Segment Start: Record extracts
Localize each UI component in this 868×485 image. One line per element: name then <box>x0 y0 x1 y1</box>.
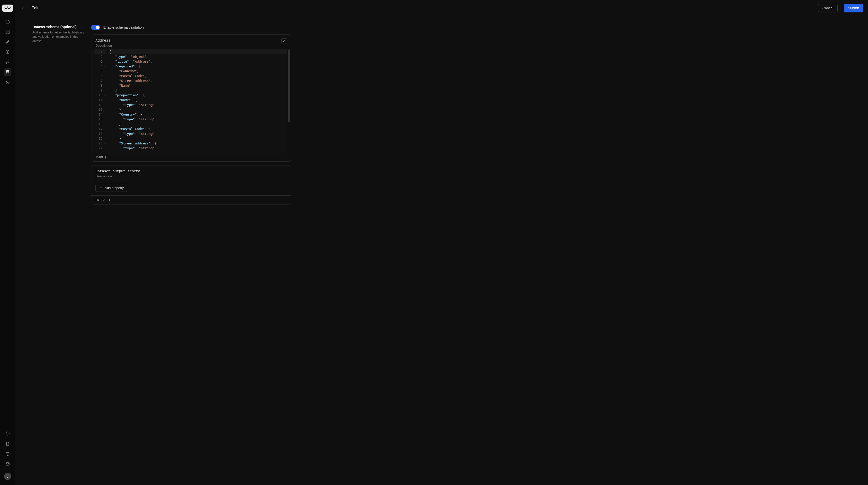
code-line[interactable]: "required": [ <box>109 64 287 69</box>
add-property-label: Add property <box>105 186 124 190</box>
home-icon[interactable] <box>4 18 11 25</box>
svg-rect-2 <box>6 32 7 33</box>
svg-point-6 <box>7 82 7 83</box>
gutter-line: 17⌄ <box>94 126 106 131</box>
chat-icon[interactable] <box>4 79 11 86</box>
output-schema-description-input[interactable] <box>95 174 287 178</box>
fold-chevron-icon[interactable]: ⌄ <box>103 93 105 97</box>
code-line[interactable]: "Street address", <box>109 78 287 83</box>
submit-button[interactable]: Submit <box>844 4 863 12</box>
output-schema-title-input[interactable] <box>95 169 287 173</box>
svg-point-5 <box>6 70 9 72</box>
schema-footer-label[interactable]: JSON <box>95 155 103 159</box>
code-line[interactable]: }, <box>109 122 287 126</box>
sidebar: L <box>0 0 15 485</box>
gutter-line: 4⌄ <box>94 64 106 69</box>
add-property-button[interactable]: Add property <box>95 184 127 192</box>
code-line[interactable]: "type": "object", <box>109 54 287 59</box>
fold-chevron-icon[interactable]: ⌄ <box>103 50 105 54</box>
code-line[interactable]: "Country", <box>109 69 287 74</box>
schema-description-input[interactable] <box>95 44 279 47</box>
code-line[interactable]: "Postal Code": { <box>109 126 287 131</box>
code-line[interactable]: "Postal Code", <box>109 74 287 78</box>
gutter-line: 10⌄ <box>94 93 106 97</box>
gutter-line: 1⌄ <box>94 50 106 54</box>
gutter-line: 18 <box>94 131 106 136</box>
gutter-line: 13 <box>94 107 106 112</box>
svg-point-9 <box>7 433 8 434</box>
datasets-icon[interactable] <box>4 68 11 76</box>
code-line[interactable]: { <box>109 50 287 54</box>
gutter-line: 3 <box>94 59 106 64</box>
svg-point-8 <box>8 82 8 83</box>
svg-rect-3 <box>8 32 9 33</box>
gutter-line: 19 <box>94 136 106 141</box>
gutter-line: 21 <box>94 146 106 150</box>
gutter-line: 14⌄ <box>94 112 106 117</box>
gutter-line: 9 <box>94 88 106 93</box>
app-logo[interactable] <box>2 5 13 12</box>
code-editor[interactable]: 1⌄234⌄5678910⌄11⌄121314⌄151617⌄181920⌄21… <box>91 50 291 153</box>
edit-icon[interactable] <box>4 38 11 46</box>
code-line[interactable]: "Name": { <box>109 97 287 103</box>
enable-validation-toggle[interactable] <box>91 25 100 30</box>
gutter-line: 16 <box>94 122 106 126</box>
sort-icon[interactable]: ▲▼ <box>104 155 107 159</box>
code-line[interactable]: ], <box>109 88 287 93</box>
output-schema-box: Add property EDITOR ▲▼ <box>91 165 291 204</box>
svg-rect-0 <box>6 30 7 31</box>
code-line[interactable]: "Country": { <box>109 112 287 117</box>
grid-icon[interactable] <box>4 28 11 35</box>
editor-scrollbar[interactable] <box>287 50 291 153</box>
gutter-line: 5 <box>94 69 106 74</box>
globe-icon[interactable] <box>4 450 11 458</box>
gutter-line: 8 <box>94 83 106 88</box>
code-line[interactable]: "type": "string" <box>109 131 287 136</box>
sort-icon[interactable]: ▲▼ <box>108 198 111 201</box>
fold-chevron-icon[interactable]: ⌄ <box>103 64 105 69</box>
gutter-line: 15 <box>94 117 106 122</box>
svg-point-4 <box>6 50 9 54</box>
code-line[interactable]: "type": "string" <box>109 103 287 107</box>
copy-schema-button[interactable] <box>281 38 287 44</box>
code-line[interactable]: "Name" <box>109 83 287 88</box>
fold-chevron-icon[interactable]: ⌄ <box>103 126 105 131</box>
code-line[interactable]: "Street address": { <box>109 141 287 146</box>
code-line[interactable]: }, <box>109 107 287 112</box>
document-icon[interactable] <box>4 440 11 448</box>
svg-rect-12 <box>284 40 285 42</box>
svg-point-7 <box>7 82 8 83</box>
code-line[interactable]: }, <box>109 136 287 141</box>
back-button[interactable] <box>20 5 27 12</box>
page-title: Edit <box>31 6 38 10</box>
gutter-line: 6 <box>94 74 106 78</box>
input-schema-box: 1⌄234⌄5678910⌄11⌄121314⌄151617⌄181920⌄21… <box>91 34 291 162</box>
output-schema-footer-label[interactable]: EDITOR <box>95 198 106 202</box>
topbar: Edit Cancel Submit <box>15 0 868 16</box>
schema-title-input[interactable] <box>95 38 279 42</box>
rocket-icon[interactable] <box>4 58 11 66</box>
code-line[interactable]: "title": "Address", <box>109 59 287 64</box>
cancel-button[interactable]: Cancel <box>818 4 838 12</box>
gutter-line: 7 <box>94 78 106 83</box>
mail-icon[interactable] <box>4 460 11 468</box>
gutter-line: 20⌄ <box>94 141 106 146</box>
gutter-line: 2 <box>94 54 106 59</box>
svg-rect-1 <box>8 30 9 31</box>
section-heading: Dataset schema (optional) <box>32 25 85 29</box>
gutter-line: 12 <box>94 103 106 107</box>
toggle-label: Enable schema validation <box>103 25 144 29</box>
section-description: Add schema to get syntax highlighting an… <box>32 30 85 43</box>
code-line[interactable]: "properties": { <box>109 93 287 97</box>
fold-chevron-icon[interactable]: ⌄ <box>103 141 105 146</box>
code-line[interactable]: "type": "string" <box>109 117 287 122</box>
code-line[interactable]: "type": "string" <box>109 146 287 150</box>
settings-icon[interactable] <box>4 430 11 437</box>
gutter-line: 11⌄ <box>94 97 106 103</box>
play-icon[interactable] <box>4 48 11 56</box>
fold-chevron-icon[interactable]: ⌄ <box>103 112 105 117</box>
avatar[interactable]: L <box>4 473 11 480</box>
fold-chevron-icon[interactable]: ⌄ <box>103 97 105 103</box>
Segment End: Record extracts
### Assignment
Each word of the data should be repeated exactly, and the pictures left out.

### Output below
Localize each UI component in this 868×485 image. One line per element: name then <box>x0 y0 x1 y1</box>.
code-line[interactable]: "required": [ <box>109 64 287 69</box>
add-property-label: Add property <box>105 186 124 190</box>
home-icon[interactable] <box>4 18 11 25</box>
svg-rect-2 <box>6 32 7 33</box>
svg-point-6 <box>7 82 7 83</box>
gutter-line: 17⌄ <box>94 126 106 131</box>
chat-icon[interactable] <box>4 79 11 86</box>
output-schema-description-input[interactable] <box>95 174 287 178</box>
fold-chevron-icon[interactable]: ⌄ <box>103 93 105 97</box>
code-line[interactable]: "Street address", <box>109 78 287 83</box>
submit-button[interactable]: Submit <box>844 4 863 12</box>
output-schema-title-input[interactable] <box>95 169 287 173</box>
svg-point-5 <box>6 70 9 72</box>
schema-footer-label[interactable]: JSON <box>95 155 103 159</box>
code-line[interactable]: }, <box>109 122 287 126</box>
sidebar: L <box>0 0 15 485</box>
gutter-line: 4⌄ <box>94 64 106 69</box>
add-property-button[interactable]: Add property <box>95 184 127 192</box>
code-line[interactable]: "type": "object", <box>109 54 287 59</box>
fold-chevron-icon[interactable]: ⌄ <box>103 50 105 54</box>
code-line[interactable]: "Country", <box>109 69 287 74</box>
schema-description-input[interactable] <box>95 44 279 47</box>
code-line[interactable]: "Postal Code": { <box>109 126 287 131</box>
code-line[interactable]: "Postal Code", <box>109 74 287 78</box>
gutter-line: 10⌄ <box>94 93 106 97</box>
gutter-line: 1⌄ <box>94 50 106 54</box>
gutter-line: 18 <box>94 131 106 136</box>
gutter-line: 13 <box>94 107 106 112</box>
svg-point-9 <box>7 433 8 434</box>
datasets-icon[interactable] <box>4 68 11 76</box>
code-line[interactable]: { <box>109 50 287 54</box>
gutter-line: 3 <box>94 59 106 64</box>
svg-point-8 <box>8 82 8 83</box>
svg-rect-3 <box>8 32 9 33</box>
gutter-line: 19 <box>94 136 106 141</box>
gutter-line: 21 <box>94 146 106 150</box>
gutter-line: 14⌄ <box>94 112 106 117</box>
gutter-line: 9 <box>94 88 106 93</box>
app-logo[interactable] <box>2 5 13 12</box>
code-editor[interactable]: 1⌄234⌄5678910⌄11⌄121314⌄151617⌄181920⌄21… <box>91 50 291 153</box>
edit-icon[interactable] <box>4 38 11 46</box>
code-line[interactable]: "Name": { <box>109 97 287 103</box>
enable-validation-toggle[interactable] <box>91 25 100 30</box>
gutter-line: 16 <box>94 122 106 126</box>
sort-icon[interactable]: ▲▼ <box>104 155 107 159</box>
code-line[interactable]: ], <box>109 88 287 93</box>
output-schema-box: Add property EDITOR ▲▼ <box>91 165 291 204</box>
svg-rect-0 <box>6 30 7 31</box>
code-line[interactable]: "Country": { <box>109 112 287 117</box>
grid-icon[interactable] <box>4 28 11 35</box>
editor-scrollbar[interactable] <box>287 50 291 153</box>
gutter-line: 5 <box>94 69 106 74</box>
globe-icon[interactable] <box>4 450 11 458</box>
gutter-line: 8 <box>94 83 106 88</box>
code-line[interactable]: "type": "string" <box>109 131 287 136</box>
sort-icon[interactable]: ▲▼ <box>108 198 111 201</box>
fold-chevron-icon[interactable]: ⌄ <box>103 64 105 69</box>
gutter-line: 15 <box>94 117 106 122</box>
svg-point-4 <box>6 50 9 54</box>
code-line[interactable]: "type": "string" <box>109 103 287 107</box>
copy-schema-button[interactable] <box>281 38 287 44</box>
code-line[interactable]: "Name" <box>109 83 287 88</box>
fold-chevron-icon[interactable]: ⌄ <box>103 126 105 131</box>
code-line[interactable]: "Street address": { <box>109 141 287 146</box>
code-line[interactable]: }, <box>109 107 287 112</box>
document-icon[interactable] <box>4 440 11 448</box>
svg-rect-12 <box>284 40 285 42</box>
svg-point-7 <box>7 82 8 83</box>
code-line[interactable]: }, <box>109 136 287 141</box>
back-button[interactable] <box>20 5 27 12</box>
page-title: Edit <box>31 6 38 10</box>
gutter-line: 6 <box>94 74 106 78</box>
input-schema-box: 1⌄234⌄5678910⌄11⌄121314⌄151617⌄181920⌄21… <box>91 34 291 162</box>
output-schema-footer-label[interactable]: EDITOR <box>95 198 106 202</box>
topbar: Edit Cancel Submit <box>15 0 868 16</box>
schema-title-input[interactable] <box>95 38 279 42</box>
rocket-icon[interactable] <box>4 58 11 66</box>
code-line[interactable]: "title": "Address", <box>109 59 287 64</box>
cancel-button[interactable]: Cancel <box>818 4 838 12</box>
gutter-line: 7 <box>94 78 106 83</box>
mail-icon[interactable] <box>4 460 11 468</box>
gutter-line: 20⌄ <box>94 141 106 146</box>
gutter-line: 2 <box>94 54 106 59</box>
svg-rect-1 <box>8 30 9 31</box>
section-heading: Dataset schema (optional) <box>32 25 85 29</box>
gutter-line: 12 <box>94 103 106 107</box>
toggle-label: Enable schema validation <box>103 25 144 29</box>
section-description: Add schema to get syntax highlighting an… <box>32 30 85 43</box>
code-line[interactable]: "properties": { <box>109 93 287 97</box>
fold-chevron-icon[interactable]: ⌄ <box>103 141 105 146</box>
code-line[interactable]: "type": "string" <box>109 117 287 122</box>
code-line[interactable]: "type": "string" <box>109 146 287 150</box>
settings-icon[interactable] <box>4 430 11 437</box>
gutter-line: 11⌄ <box>94 97 106 103</box>
play-icon[interactable] <box>4 48 11 56</box>
fold-chevron-icon[interactable]: ⌄ <box>103 112 105 117</box>
avatar[interactable]: L <box>4 473 11 480</box>
fold-chevron-icon[interactable]: ⌄ <box>103 97 105 103</box>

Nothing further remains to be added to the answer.